Copy out every line from the records that includes "desempenho".

* ENTRIES PROVIDED *
======

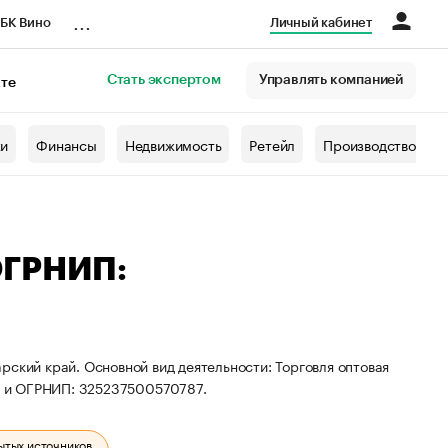
...
БК Вино
Личный кабинет
Стать экспертом
Управлять компанией
кте
азета
жи
Финансы
Недвижимость
Ретейл
Производство
ОГРНИП:
рский край. Основной вид деятельности: Торговля оптовая
0 и ОГРНИП: 325237500570787.
ытых источников.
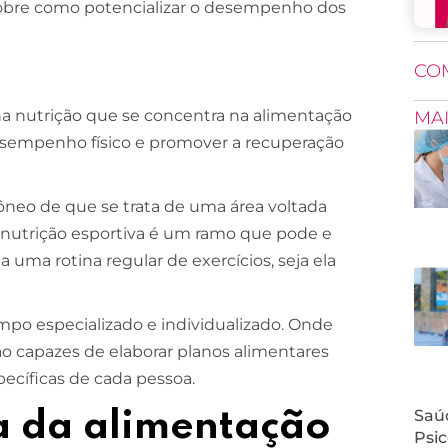
obre como potencializar o desempenho dos
CO
 na nutrição que se concentra na alimentação
MA
desempenho físico e promover a recuperação
.
ôneo de que se trata de uma área voltada
 a nutrição esportiva é um ramo que pode e
 uma rotina regular de exercícios, seja ela
ampo especializado e individualizado. Onde
ão capazes de elaborar planos alimentares
ecíficas de cada pessoa.
Saúd
a da alimentação
Psic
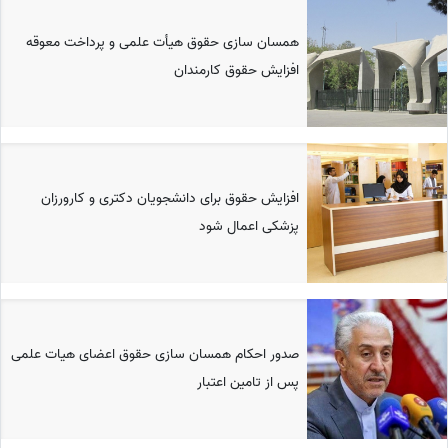
همسان سازی حقوق هیأت علمی و پرداخت معوقه
افزایش حقوق کارمندان
افزایش حقوق برای دانشجویان دکتری و کارورزان
پزشکی اعمال شود
صدور احکام همسان سازی حقوق اعضای هیات علمی
پس از تامین اعتبار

======

* RESULT BELOW *
obre como potencializar o desempenho dos
desempenho físico e promover a recuperação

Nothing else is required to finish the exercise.